Search the data for "blazer" and copy every matching line.

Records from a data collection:
----------------

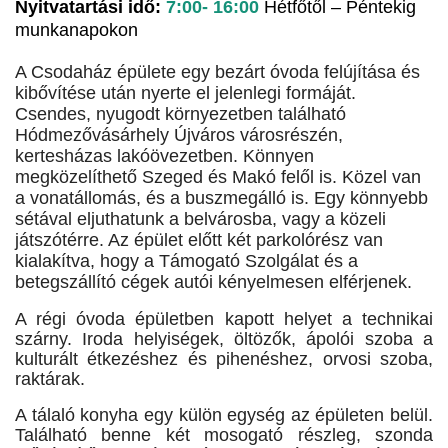
Nyitvatartási idő:
7:00- 16:00
Hétfőtől – Péntekig
munkanapokon
A Csodaház épülete egy bezárt óvoda felújítása és
kibővítése után nyerte el jelenlegi formáját.
Csendes, nyugodt környezetben található
Hódmezővásárhely Újváros városrészén,
kertesházas lakóövezetben. Könnyen
megközelíthető Szeged és Makó felől is. Közel van
a vonatállomás, és a buszmegálló is. Egy könnyebb
sétával eljuthatunk a belvárosba, vagy a közeli
játszótérre. Az épület előtt két parkolórész van
kialakítva, hogy a Támogató Szolgálat és a
betegszállító cégek autói kényelmesen elférjenek.
A régi óvoda épületben kapott helyet a technikai
szárny. Iroda helyiségek, öltözők, ápolói szoba a
kulturált étkezéshez és pihenéshez, orvosi szoba,
raktárak.
A tálaló konyha egy külön egység az épületen belül.
Található benne két mosogató részleg, szonda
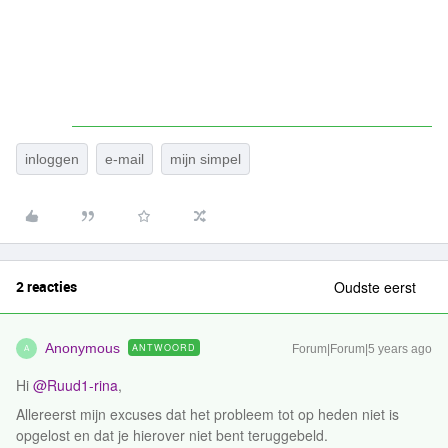
inloggen
e-mail
mijn simpel
2 reacties
Oudste eerst
Anonymous
ANTWOORD
Forum|Forum|5 years ago
A
Hi
@Ruud1-rina
,
Allereerst mijn excuses dat het probleem tot op heden niet is
opgelost en dat je hierover niet bent teruggebeld.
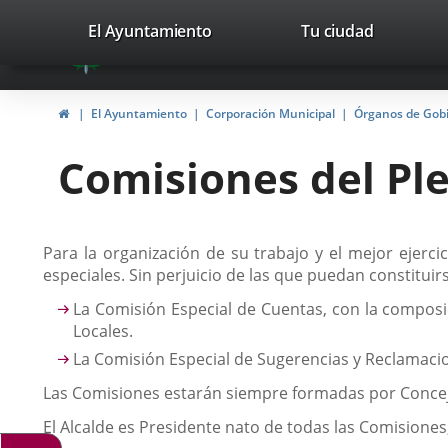
Portal
Saltar al contenido
valladolid.es
El Ayuntamiento
Tu ciudad
avaTop
Web
del
Inicio
El Ayuntamiento
Corporación Municipal
Órganos de Gob
Ayuntamiento
Comisiones del Pl
de
Valladolid
Descripción
Para la organización de su trabajo y el mejor ejer
especiales. Sin perjuicio de las que puedan constitu
La Comisión Especial de Cuentas, con la composi
Locales.
La Comisión Especial de Sugerencias y Reclamaci
Las Comisiones estarán siempre formadas por Conceja
El Alcalde es Presidente nato de todas las Comisiones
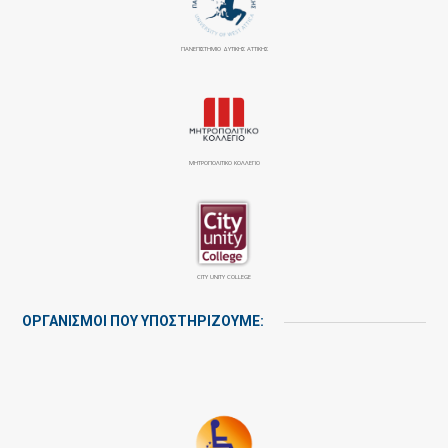
ΠΑΝΕΠΙΣΤΉΜΙΟ ΔΥΤΙΚΉΣ ΑΤΤΙΚΉΣ
ΜΗΤΡΟΠΟΛΙΤΙΚΟ ΚΟΛΛΕΓΙΟ
CITY UNITY COLLEGE
ΟΡΓΑΝΙΣΜΟΙ ΠΟΥ ΥΠΟΣΤΗΡΙΖΟΥΜΕ:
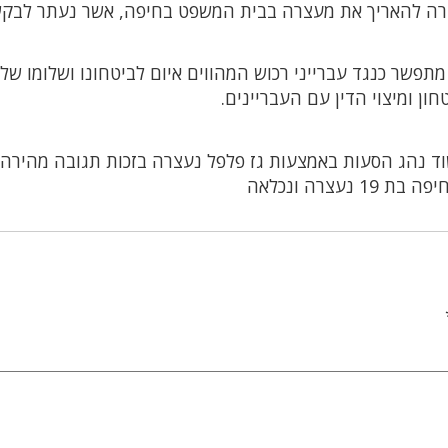
ה להאריך את מעצרה בבית המשפט בחיפה, אשר נעתר לבק
שר כנגד עברייני רכוש המהווים איום לביטחונו ושלומו של
ן ומיצוי הדין עם העבריינים.
ד נהג הסעות באמצעות גז פלפל נעצרה בזכות תגובה מהירה
צרה ונכלאה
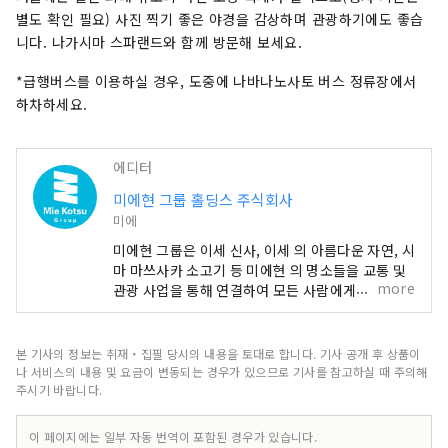
별도 확인 필요) 사진 찍기 좋은 야경을 감상하며 관광하기에도 좋습
니다. 나가시마 스파랜드와 함께 방문해 보세요.
*급행버스를 이용하실 경우, 도중에 나바나노사토 버스 정류장에서
하차하세요.
에디터
미에현 그룹 홀딩스 주식회사
미에
미에현 그룹은 이세 신사, 이세 의 아름다운 자연, 시
마 마쓰사카 소고기 등 미에현 의 명소들을 교통 및
more
관광 사업을 통해 연결하여 모든 사람에게 편안한
여행 경험과 지역 정보를 제공합니다.
본 기사의 정보는 취재・집필 당시의 내용을 토대로 합니다. 기사 공개 후 상품이
나 서비스의 내용 및 요금이 변동되는 경우가 있으므로 기사를 참고하실 때 주의해
주시기 바랍니다.
이 페이지에는 일부 자동 번역이 포함된 경우가 있습니다.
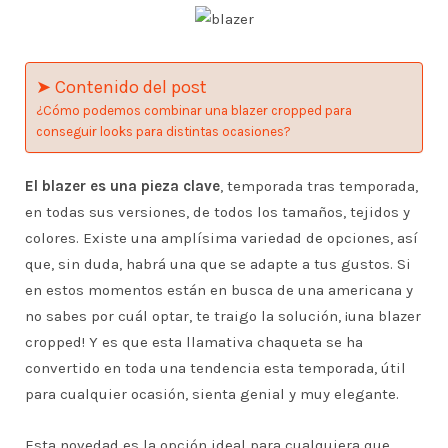
➤ Contenido del post
¿Cómo podemos combinar una blazer cropped para
conseguir looks para distintas ocasiones?
El blazer es una pieza clave
, temporada tras temporada,
en todas sus versiones, de todos los tamaños, tejidos y
colores. Existe una amplísima variedad de opciones, así
que, sin duda, habrá una que se adapte a tus gustos. Si
en estos momentos están en busca de una americana y
no sabes por cuál optar, te traigo la solución, ¡una blazer
cropped! Y es que esta llamativa chaqueta se ha
convertido en toda una tendencia esta temporada, útil
para cualquier ocasión, sienta genial y muy elegante.
Esta novedad es la opción ideal para cualquiera que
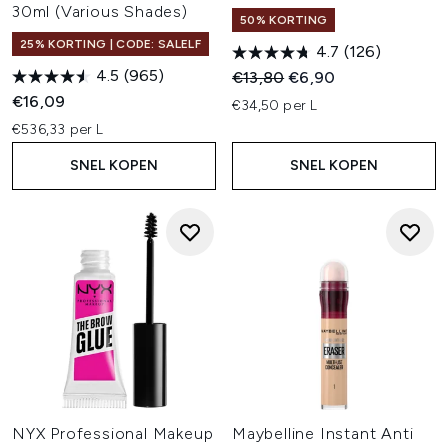
30ml (Various Shades)
50% KORTING
25% KORTING | CODE: SALELF
4.7
(126)
4.5
(965)
Recommended Retail Price:
Huidige prijs:
€13,80
€6,90
€16,09
€34,50 per L
€536,33 per L
SNEL KOPEN
SNEL KOPEN
NYX Professional Makeup
Maybelline Instant Anti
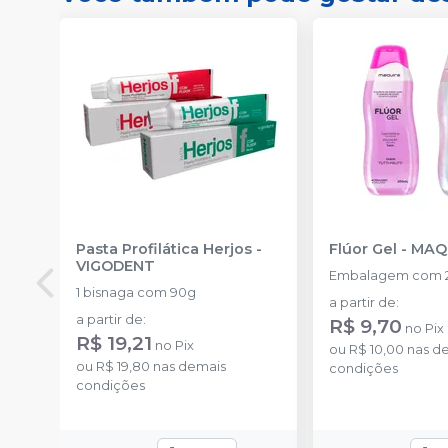
Pasta Profilática Herjos
-
Flúor Gel
-
MAQ
VIGODENT
Embalagem com 
1 bisnaga com 90g
a partir de
:
a partir de
:
R$ 9,70
no
Pix
R$ 19,21
no
Pix
ou
R$ 10,00
nas d
ou
R$ 19,80
nas demais
condições
condições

----------------

### Answer box
¿Cómo podemos combinar una blazer cropped para
El blazer es una pieza clave
no sabes por cuál optar, te traigo la solución, ¡una blazer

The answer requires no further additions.